I suppose any discussion of Castaneda’s early work should include a quote where he details his experience using an hallucinogenic substance. In the following, quote, Castaneda describes his experience having smoked a mixture made with psylocibin mushrooms.

Don Juan sat next to me, to my right, and without moving held the pipe sheath against the floor as though keeping it down by force. My hands were heavy. My arms sagged, pulling my shoulders down. My nose was running. I wiped it with the back of my hand, and my upper lip was rubbed off! I wiped my face, and all the flesh was wiped off! I was melting! I felt as if my flesh was actually melting. I jumped to my feet and tried to grab hold of something—anything—with which to support myself. I was experiencing terror I had never felt before. I held onto a pole that don Juan keeps stuck on the floor in the center of his room. I stood there for a moment, then I turned to look at him. He was sitting motionless, holding his pipe, staring at me.

(p. 106 – 107)

My interpretation of this is that when an individual shifts to a non-ordinary state of awareness, reality as we have been trained to perceive it melts away, and we are confronted with a new reality that does not conform to our established mental construct. It is a frightening experience when it happens, but can have profound spiritual effects afterwards.

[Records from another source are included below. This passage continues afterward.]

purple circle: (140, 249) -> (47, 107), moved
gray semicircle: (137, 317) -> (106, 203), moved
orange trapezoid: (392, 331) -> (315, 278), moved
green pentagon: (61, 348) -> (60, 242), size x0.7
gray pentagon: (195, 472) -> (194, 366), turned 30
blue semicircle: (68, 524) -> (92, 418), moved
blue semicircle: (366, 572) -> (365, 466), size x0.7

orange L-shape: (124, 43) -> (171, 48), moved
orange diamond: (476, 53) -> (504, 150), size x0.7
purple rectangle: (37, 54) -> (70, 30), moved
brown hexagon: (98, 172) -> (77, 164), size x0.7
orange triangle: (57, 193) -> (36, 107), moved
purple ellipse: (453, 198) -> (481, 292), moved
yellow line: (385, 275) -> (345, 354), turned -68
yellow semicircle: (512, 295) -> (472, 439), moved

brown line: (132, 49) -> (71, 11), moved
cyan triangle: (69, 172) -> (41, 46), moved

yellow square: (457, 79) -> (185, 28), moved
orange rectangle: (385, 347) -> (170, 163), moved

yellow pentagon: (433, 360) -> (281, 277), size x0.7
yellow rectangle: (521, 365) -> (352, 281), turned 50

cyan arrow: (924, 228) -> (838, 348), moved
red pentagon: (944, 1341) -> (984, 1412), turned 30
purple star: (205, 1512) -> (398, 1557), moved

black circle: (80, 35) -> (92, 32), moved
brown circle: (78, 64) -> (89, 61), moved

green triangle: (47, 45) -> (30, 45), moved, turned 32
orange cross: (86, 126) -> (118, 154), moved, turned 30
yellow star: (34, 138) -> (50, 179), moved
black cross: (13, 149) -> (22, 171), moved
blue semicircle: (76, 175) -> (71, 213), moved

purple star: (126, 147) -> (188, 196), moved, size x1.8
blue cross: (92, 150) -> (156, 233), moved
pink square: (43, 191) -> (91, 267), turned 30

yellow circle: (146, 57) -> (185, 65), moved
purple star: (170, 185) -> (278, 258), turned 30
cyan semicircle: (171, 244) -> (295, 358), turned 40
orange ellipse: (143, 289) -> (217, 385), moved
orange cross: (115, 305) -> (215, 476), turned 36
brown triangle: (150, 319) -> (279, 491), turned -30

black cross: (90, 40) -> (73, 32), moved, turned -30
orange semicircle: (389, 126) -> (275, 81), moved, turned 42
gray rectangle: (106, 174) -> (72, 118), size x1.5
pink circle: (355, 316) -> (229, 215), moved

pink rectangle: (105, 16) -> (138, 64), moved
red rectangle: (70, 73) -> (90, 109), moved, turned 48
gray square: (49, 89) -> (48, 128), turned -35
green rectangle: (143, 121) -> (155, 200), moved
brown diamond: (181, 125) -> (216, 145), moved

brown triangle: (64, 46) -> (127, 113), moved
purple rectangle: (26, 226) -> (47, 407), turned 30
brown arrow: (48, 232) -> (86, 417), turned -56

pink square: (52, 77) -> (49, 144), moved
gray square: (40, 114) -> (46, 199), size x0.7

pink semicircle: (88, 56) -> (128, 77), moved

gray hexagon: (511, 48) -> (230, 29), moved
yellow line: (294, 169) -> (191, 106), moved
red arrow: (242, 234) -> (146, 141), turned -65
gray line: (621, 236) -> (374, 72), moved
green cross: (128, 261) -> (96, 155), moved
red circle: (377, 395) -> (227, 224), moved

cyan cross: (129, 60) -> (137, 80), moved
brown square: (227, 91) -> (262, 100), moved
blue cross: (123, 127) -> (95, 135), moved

I will conclude this post with a few words about the second section of the book: “A Structural Analysis.” This was Castaneda’s attempt to analyze his experiences through the lens of academic logic. The result only serves to demonstrate that what he experienced cannot be classified or understood though our ordinary thought processes. I probably should have skipped it on this reading, but I did re-read it just to reinforce my thoughts on it.

As I mentioned earlier in the post, I plan on re-reading all of Castaneda’s books, although I will likely intersperse other books in there. Stay tuned for my thoughts on his second book: A Separate Reality.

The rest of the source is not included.